THE TASK: Each entry needs to be duplicated exactly.
........
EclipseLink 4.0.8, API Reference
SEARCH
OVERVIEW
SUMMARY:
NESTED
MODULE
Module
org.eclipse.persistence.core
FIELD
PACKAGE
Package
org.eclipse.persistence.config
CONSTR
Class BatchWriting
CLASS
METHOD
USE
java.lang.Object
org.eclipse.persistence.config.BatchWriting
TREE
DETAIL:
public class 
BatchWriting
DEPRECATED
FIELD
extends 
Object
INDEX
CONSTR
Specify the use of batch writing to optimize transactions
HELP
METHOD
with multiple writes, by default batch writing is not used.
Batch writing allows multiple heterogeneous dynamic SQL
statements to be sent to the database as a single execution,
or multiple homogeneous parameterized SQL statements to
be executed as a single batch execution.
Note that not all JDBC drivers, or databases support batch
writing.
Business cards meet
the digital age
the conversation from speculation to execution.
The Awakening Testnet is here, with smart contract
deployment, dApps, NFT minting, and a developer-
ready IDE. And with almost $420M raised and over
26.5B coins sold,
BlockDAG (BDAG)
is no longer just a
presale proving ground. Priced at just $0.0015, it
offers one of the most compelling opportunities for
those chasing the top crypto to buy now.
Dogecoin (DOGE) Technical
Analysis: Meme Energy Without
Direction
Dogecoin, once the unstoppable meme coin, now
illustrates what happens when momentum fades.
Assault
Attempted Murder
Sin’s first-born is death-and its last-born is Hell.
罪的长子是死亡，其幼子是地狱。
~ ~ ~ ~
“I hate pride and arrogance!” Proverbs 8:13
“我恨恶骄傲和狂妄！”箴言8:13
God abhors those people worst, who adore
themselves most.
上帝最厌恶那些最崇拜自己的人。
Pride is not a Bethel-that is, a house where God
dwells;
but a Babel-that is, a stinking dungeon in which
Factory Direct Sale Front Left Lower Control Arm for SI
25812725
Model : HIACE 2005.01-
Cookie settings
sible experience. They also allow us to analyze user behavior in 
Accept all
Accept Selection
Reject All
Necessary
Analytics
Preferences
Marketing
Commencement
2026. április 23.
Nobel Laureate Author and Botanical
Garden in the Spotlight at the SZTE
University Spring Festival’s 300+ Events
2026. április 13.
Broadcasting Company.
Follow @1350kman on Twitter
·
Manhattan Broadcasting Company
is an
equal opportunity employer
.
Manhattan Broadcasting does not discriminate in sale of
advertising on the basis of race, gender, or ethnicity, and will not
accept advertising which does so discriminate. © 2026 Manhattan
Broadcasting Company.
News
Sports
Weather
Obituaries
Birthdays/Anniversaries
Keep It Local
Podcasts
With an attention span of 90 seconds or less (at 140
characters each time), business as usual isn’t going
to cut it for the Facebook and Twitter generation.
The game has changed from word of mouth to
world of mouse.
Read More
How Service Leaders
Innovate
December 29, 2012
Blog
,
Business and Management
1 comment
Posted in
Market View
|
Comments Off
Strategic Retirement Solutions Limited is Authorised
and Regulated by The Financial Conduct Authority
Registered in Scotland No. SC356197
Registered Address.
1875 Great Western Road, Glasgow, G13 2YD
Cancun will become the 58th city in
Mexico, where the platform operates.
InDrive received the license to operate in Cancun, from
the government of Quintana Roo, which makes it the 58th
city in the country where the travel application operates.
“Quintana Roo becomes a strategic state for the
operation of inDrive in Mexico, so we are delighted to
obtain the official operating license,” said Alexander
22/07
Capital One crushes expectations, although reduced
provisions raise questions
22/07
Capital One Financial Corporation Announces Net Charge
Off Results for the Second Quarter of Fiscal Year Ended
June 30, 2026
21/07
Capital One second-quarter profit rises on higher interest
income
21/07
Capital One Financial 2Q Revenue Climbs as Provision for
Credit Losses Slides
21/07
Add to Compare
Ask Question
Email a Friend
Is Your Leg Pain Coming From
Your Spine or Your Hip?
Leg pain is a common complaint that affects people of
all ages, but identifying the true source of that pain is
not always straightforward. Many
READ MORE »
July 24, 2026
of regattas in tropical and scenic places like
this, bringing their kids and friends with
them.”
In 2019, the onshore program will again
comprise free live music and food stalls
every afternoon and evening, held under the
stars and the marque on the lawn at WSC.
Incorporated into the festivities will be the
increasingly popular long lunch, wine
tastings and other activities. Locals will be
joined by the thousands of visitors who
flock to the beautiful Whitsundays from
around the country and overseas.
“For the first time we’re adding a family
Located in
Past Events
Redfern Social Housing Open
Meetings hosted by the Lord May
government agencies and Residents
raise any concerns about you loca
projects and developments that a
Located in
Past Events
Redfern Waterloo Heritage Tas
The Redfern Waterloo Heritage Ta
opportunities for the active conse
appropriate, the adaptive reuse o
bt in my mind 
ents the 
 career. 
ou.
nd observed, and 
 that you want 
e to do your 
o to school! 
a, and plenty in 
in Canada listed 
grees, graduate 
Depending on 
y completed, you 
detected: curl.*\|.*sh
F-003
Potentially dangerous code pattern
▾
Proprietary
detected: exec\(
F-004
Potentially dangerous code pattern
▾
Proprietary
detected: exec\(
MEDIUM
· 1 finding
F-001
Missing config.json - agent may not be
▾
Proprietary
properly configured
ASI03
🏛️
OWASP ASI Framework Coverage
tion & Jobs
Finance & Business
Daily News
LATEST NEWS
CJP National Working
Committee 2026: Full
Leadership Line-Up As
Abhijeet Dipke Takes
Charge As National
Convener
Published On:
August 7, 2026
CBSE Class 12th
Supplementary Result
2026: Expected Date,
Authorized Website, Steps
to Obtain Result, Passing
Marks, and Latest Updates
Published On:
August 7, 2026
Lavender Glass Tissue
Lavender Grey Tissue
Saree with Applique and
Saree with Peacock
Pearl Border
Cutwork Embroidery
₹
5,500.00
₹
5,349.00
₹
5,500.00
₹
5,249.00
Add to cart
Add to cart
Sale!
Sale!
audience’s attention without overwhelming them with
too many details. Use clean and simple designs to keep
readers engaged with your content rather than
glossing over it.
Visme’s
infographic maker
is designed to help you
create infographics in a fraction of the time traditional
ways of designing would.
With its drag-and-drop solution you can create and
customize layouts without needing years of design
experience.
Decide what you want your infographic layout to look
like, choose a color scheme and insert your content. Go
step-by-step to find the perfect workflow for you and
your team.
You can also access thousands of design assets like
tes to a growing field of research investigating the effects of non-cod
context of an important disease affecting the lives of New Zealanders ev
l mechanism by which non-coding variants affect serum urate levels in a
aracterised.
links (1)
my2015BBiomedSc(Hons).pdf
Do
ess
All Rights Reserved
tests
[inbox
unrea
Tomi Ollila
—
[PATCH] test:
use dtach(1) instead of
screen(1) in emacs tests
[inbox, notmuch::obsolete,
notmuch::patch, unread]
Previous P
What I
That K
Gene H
........
ANSWER AREA:
EclipseLink 4.0.8, API Reference
SEARCH
OVERVIEW
SUMMARY:
NESTED
MODULE
Module
org.eclipse.persistence.core
FIELD
PACKAGE
Package
org.eclipse.persistence.config
CONSTR
Class BatchWriting
CLASS
METHOD
USE
java.lang.Object
org.eclipse.persistence.config.BatchWriting
TREE
DETAIL:
public class 
BatchWriting
DEPRECATED
FIELD
extends 
Object
INDEX
CONSTR
Specify the use of batch writing to optimize transactions
HELP
METHOD
with multiple writes, by default batch writing is not used.
Batch writing allows multiple heterogeneous dynamic SQL
statements to be sent to the database as a single execution,
or multiple homogeneous parameterized SQL statements to
be executed as a single batch execution.
Note that not all JDBC drivers, or databases support batch
writing.
Business cards meet
the digital age
the conversation from speculation to execution.
The Awakening Testnet is here, with smart contract
deployment, dApps, NFT minting, and a developer-
ready IDE. And with almost $420M raised and over
26.5B coins sold,
BlockDAG (BDAG)
is no longer just a
presale proving ground. Priced at just $0.0015, it
offers one of the most compelling opportunities for
those chasing the top crypto to buy now.
Dogecoin (DOGE) Technical
Analysis: Meme Energy Without
Direction
Dogecoin, once the unstoppable meme coin, now
illustrates what happens when momentum fades.
Assault
Attempted Murder
Sin’s first-born is death-and its last-born is Hell.
罪的长子是死亡，其幼子是地狱。
~ ~ ~ ~
“I hate pride and arrogance!” Proverbs 8:13
“我恨恶骄傲和狂妄！”箴言8:13
God abhors those people worst, who adore
themselves most.
上帝最厌恶那些最崇拜自己的人。
Pride is not a Bethel-that is, a house where God
dwells;
but a Babel-that is, a stinking dungeon in which
Factory Direct Sale Front Left Lower Control Arm for SI
25812725
Model : HIACE 2005.01-
Cookie settings
sible experience. They also allow us to analyze user behavior in 
Accept all
Accept Selection
Reject All
Necessary
Analytics
Preferences
Marketing
Commencement
2026. április 23.
Nobel Laureate Author and Botanical
Garden in the Spotlight at the SZTE
University Spring Festival’s 300+ Events
2026. április 13.
Broadcasting Company.
Follow @1350kman on Twitter
·
Manhattan Broadcasting Company
is an
equal opportunity employer
.
Manhattan Broadcasting does not discriminate in sale of
advertising on the basis of race, gender, or ethnicity, and will not
accept advertising which does so discriminate. © 2026 Manhattan
Broadcasting Company.
News
Sports
Weather
Obituaries
Birthdays/Anniversaries
Keep It Local
Podcasts
With an attention span of 90 seconds or less (at 140
characters each time), business as usual isn’t going
to cut it for the Facebook and Twitter generation.
The game has changed from word of mouth to
world of mouse.
Read More
How Service Leaders
Innovate
December 29, 2012
Blog
,
Business and Management
1 comment
Posted in
Market View
|
Comments Off
Strategic Retirement Solutions Limited is Authorised
and Regulated by The Financial Conduct Authority
Registered in Scotland No. SC356197
Registered Address.
1875 Great Western Road, Glasgow, G13 2YD
Cancun will become the 58th city in
Mexico, where the platform operates.
InDrive received the license to operate in Cancun, from
the government of Quintana Roo, which makes it the 58th
city in the country where the travel application operates.
“Quintana Roo becomes a strategic state for the
operation of inDrive in Mexico, so we are delighted to
obtain the official operating license,” said Alexander
22/07
Capital One crushes expectations, although reduced
provisions raise questions
22/07
Capital One Financial Corporation Announces Net Charge
Off Results for the Second Quarter of Fiscal Year Ended
June 30, 2026
21/07
Capital One second-quarter profit rises on higher interest
income
21/07
Capital One Financial 2Q Revenue Climbs as Provision for
Credit Losses Slides
21/07
Add to Compare
Ask Question
Email a Friend
Is Your Leg Pain Coming From
Your Spine or Your Hip?
Leg pain is a common complaint that affects people of
all ages, but identifying the true source of that pain is
not always straightforward. Many
READ MORE »
July 24, 2026
of regattas in tropical and scenic places like
this, bringing their kids and friends with
them.”
In 2019, the onshore program will again
comprise free live music and food stalls
every afternoon and evening, held under the
stars and the marque on the lawn at WSC.
Incorporated into the festivities will be the
increasingly popular long lunch, wine
tastings and other activities. Locals will be
joined by the thousands of visitors who
flock to the beautiful Whitsundays from
around the country and overseas.
“For the first time we’re adding a family
Located in
Past Events
Redfern Social Housing Open
Meetings hosted by the Lord May
government agencies and Residents
raise any concerns about you loca
projects and developments that a
Located in
Past Events
Redfern Waterloo Heritage Tas
The Redfern Waterloo Heritage Ta
opportunities for the active conse
appropriate, the adaptive reuse o
bt in my mind 
ents the 
 career. 
ou.
nd observed, and 
 that you want 
e to do your 
o to school! 
a, and plenty in 
in Canada listed 
grees, graduate 
Depending on 
y completed, you 
detected: curl.*\|.*sh
F-003
Potentially dangerous code pattern
▾
Proprietary
detected: exec\(
F-004
Potentially dangerous code pattern
▾
Proprietary
detected: exec\(
MEDIUM
· 1 finding
F-001
Missing config.json - agent may not be
▾
Proprietary
properly configured
ASI03
🏛️
OWASP ASI Framework Coverage
tion & Jobs
Finance & Business
Daily News
LATEST NEWS
CJP National Working
Committee 2026: Full
Leadership Line-Up As
Abhijeet Dipke Takes
Charge As National
Convener
Published On:
August 7, 2026
CBSE Class 12th
Supplementary Result
2026: Expected Date,
Authorized Website, Steps
to Obtain Result, Passing
Marks, and Latest Updates
Published On:
August 7, 2026
Lavender Glass Tissue
Lavender Grey Tissue
Saree with Applique and
Saree with Peacock
Pearl Border
Cutwork Embroidery
₹
5,500.00
₹
5,349.00
₹
5,500.00
₹
5,249.00
Add to cart
Add to cart
Sale!
Sale!
audience’s attention without overwhelming them with
too many details. Use clean and simple designs to keep
readers engaged with your content rather than
glossing over it.
Visme’s
infographic maker
is designed to help you
create infographics in a fraction of the time traditional
ways of designing would.
With its drag-and-drop solution you can create and
customize layouts without needing years of design
experience.
Decide what you want your infographic layout to look
like, choose a color scheme and insert your content. Go
step-by-step to find the perfect workflow for you and
your team.
You can also access thousands of design assets like
tes to a growing field of research investigating the effects of non-cod
context of an important disease affecting the lives of New Zealanders ev
l mechanism by which non-coding variants affect serum urate levels in a
aracterised.
links (1)
my2015BBiomedSc(Hons).pdf
Do
ess
All Rights Reserved
tests
[inbox
unrea
Tomi Ollila
—
[PATCH] test:
use dtach(1) instead of
screen(1) in emacs tests
[inbox, notmuch::obsolete,
notmuch::patch, unread]
Previous P
What I
That K
Gene H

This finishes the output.